I tucked my cupcakes safely in the carrier and made my (slightly nervous) way over to Veg Fest. After I'd dropped off my cupcakes, I went to help my friend Lisa sell books at the Octopus Books table. It worked out well for both of us. Lisa got help managing the table and I got to stay busy and sell books, which is something I miss doing since I stopped working at Octopus years ago. Lisa was happy that I knew a lot about the vegan cookbooks we had at the table and I spent a lot of time chatting with people about which cookbook was most suited for their needs and recommending specific recipes out of the books I had at home.
I did manage to get a peek into the cupcake judging room at one point and found out that my cupcakes had made it into the top ten! Since that was the goal I'd set for myself I was quite pleased. The festival got busier and busier and I was too busy talking to people about cookbooks to worry much about the final results of the judging.
At 2:30 they announced the runner up and the winner. I wandered over to hear the results. And guess what?
I won the whole thing!

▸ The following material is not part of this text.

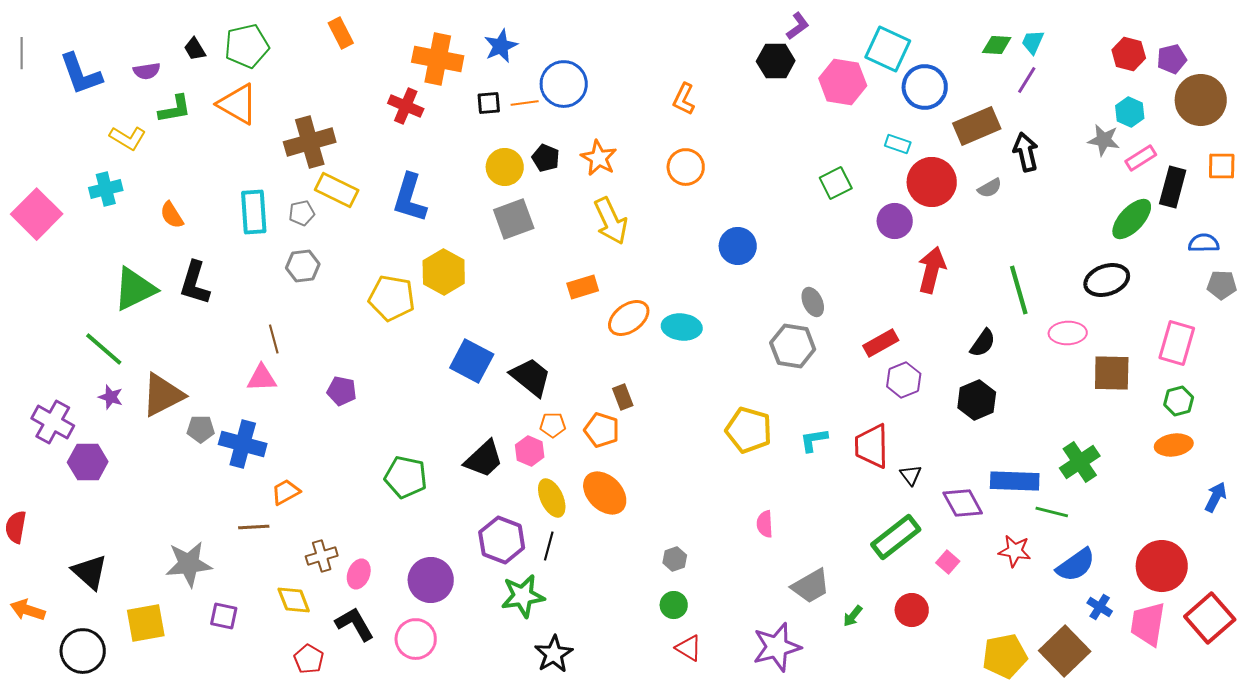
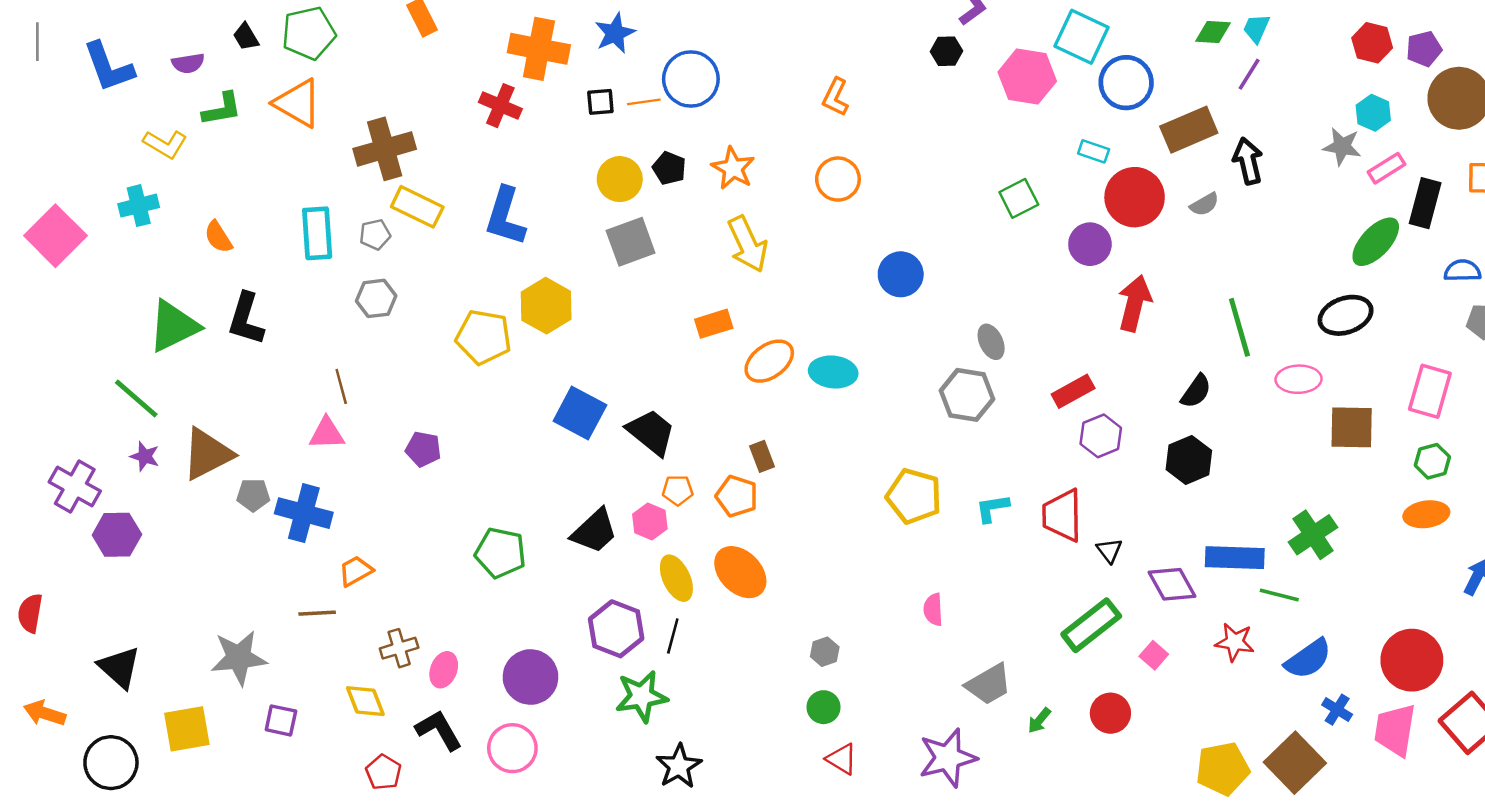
black hexagon: (776, 61) -> (946, 51), size x0.7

I got a giant bag of vegan products, mostly chocolate and baking supplies from Cocoa Camino, but also some samples from Vega and a few gift certificates. And, even better, Auntie Loo's Treats is going to be making my cupcake and selling it at their bakery and through their distributors for a limited time. Can you imagine? It excites me to no end. I've hit the cupcake big time. And now here's the recipe so you can hit the big time too, in the privacy of your own home.
Dark Chocolate Almond Cupcakes
1 1/2 cups all purpose flour
1/4 cup almond meal
6 tbsp cocoa powder
1 tsp baking powder
1 tsp baking soda
1/4 cup vegan margarine
1 cup unrefined cane sugar
1 tsp vanilla extract
2 tsp almond extract
2 tbsp ground flax seed mixed with 6 tbsp water
1 cup unsweetened almond milk soured with 1 tsp vinegar
Preheat oven to 375 degrees.
Grease muffin tins (or fill with paper liners).

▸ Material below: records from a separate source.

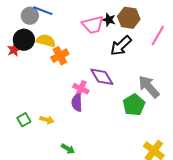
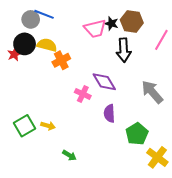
black arrow: (121, 46) -> (124, 50), turned -50
purple semicircle: (77, 103) -> (109, 113), moved
green pentagon: (134, 105) -> (137, 134), moved
green square: (24, 120) -> (25, 126), size x1.5

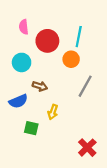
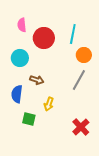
orange circle: (71, 59) -> (84, 55), moved
blue semicircle: (18, 101) -> (17, 94), turned 120
red cross: (87, 148) -> (81, 127), moved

Sift flour, almond meal, baking powder, baking soda, and cocoa powder together in a small bowl.
In a larger bowl, cream margarine and sugar. Add flax and water mixture and both extracts.
Alternately add dry ingredients and soured almond milk to margarine mixture, stirring until smooth.

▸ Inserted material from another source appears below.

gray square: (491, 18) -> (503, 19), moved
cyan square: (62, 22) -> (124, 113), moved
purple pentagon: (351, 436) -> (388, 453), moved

Bake for 25 minutes or until a toothpick inserted in the middle of one cupcake comes out clean.
Makes a dozen large cupcakes, but I wanted mine to be slightly smaller so I was able to make 16 total.
Chocolate Almond Frosting
1/4 cup vegan margarine
1/4 cup vegan shortening
1 3/4 cup icing sugar
1 tsp almond extract
2 tbsp almond milk
approximately 1/4 cup sifted cocoa powder
Preferably with an electric mixer, combine the margarine and shortening, then add all other ingredients. If more cocoa is needed to make the icing the colour and flavour of your dreams, then go for it. Top with toasted almonds.
So, needless to say it has been quite a weekend. Now if you'll pardon me, I need to go take 100 naps.